Kafka of course is dealing with non-eugenic humanity based on his knowledge and experience of the past and present. The Cosmos, or Nature, which we as organisms are part of and, if you like, are no more than that, does not in any way seem to care about us in terms of our individual subjectivity or mentality. It always kills us, if we are lucky it ages and debilitates us, and at any time can erupt into a sickness or accident or natural disaster etc. that kills us individually or en masse, regardless of innocence, age, or anything else. You get the picture. In Kafka's world even though societies were nowhere near the size, complexity, or as pervasively organized on a mass scale (that is villages might have intimately organized but not nations), he saw that society internally was becoming a mirror of Nature. That it could kill or harm us as impersonally as the Cosmos and that that was becoming the norm. Many factors contributed to it, industrialization, population growth, advances in communication and transportation and so on. In many ways it was good, but it had a dark side: depersonalization and alienation and social structures that fostered them. Bureaucracy represented this the best, the Court and the Castle are at least in part bureaucracies which have a life and purposes of their own and which are allowed to operate almost as secret societies which can do whatever they like and also have official sanction. In many countries the police and security agencies, even private ones, function like this. They can usually do whatever they want to you nor, as you say, does anyone need to be in charge really. Society is not just outside anyone's control, but it does not act indifferently. In fact Society arguably grows more perverse, permits more perversity, as it grows and evolves, although it may, on a mass scale, provide us, in larger and larger numbers with lots and lots and lots of goodies. It becomes full of twists and turns that are literally Kafkaesque, and the Kafkaesque is a kind of implicit zeitgeist that haunts us all. Kafka right at the beginning sensed the brave new world, and it was his artistry that turned it into our collective nightmares and anguish. It was his artistry that made him so unique and made his nightmares our nightmares, not just in thought but in feeling.

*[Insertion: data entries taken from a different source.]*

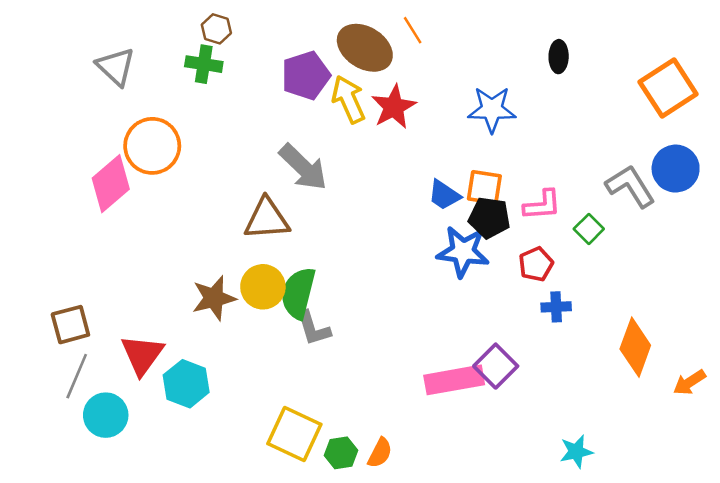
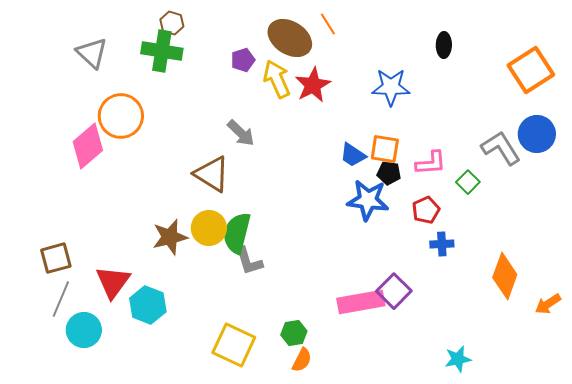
green cross: (204, 64) -> (162, 51), size x1.4
purple pentagon: (306, 75) -> (243, 60), size x0.6
gray arrow: (303, 167) -> (241, 133), size x0.7
black pentagon: (489, 218) -> (389, 173), size x0.7
brown triangle: (267, 219) -> (212, 174), turned 36
green hexagon: (341, 453) -> (294, 333), moved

In particular he went to the heart of our existential crisis in a purely material way. We, within the vast and powerful social structures we have created, have become our files, ALL OF US. It was a whole new way to understand human marginalization or residualization, turning people into something less than a person, into their own shadow. Although perhaps not the first to see this, Kundera puts it very nicely which I attach as a separate posting.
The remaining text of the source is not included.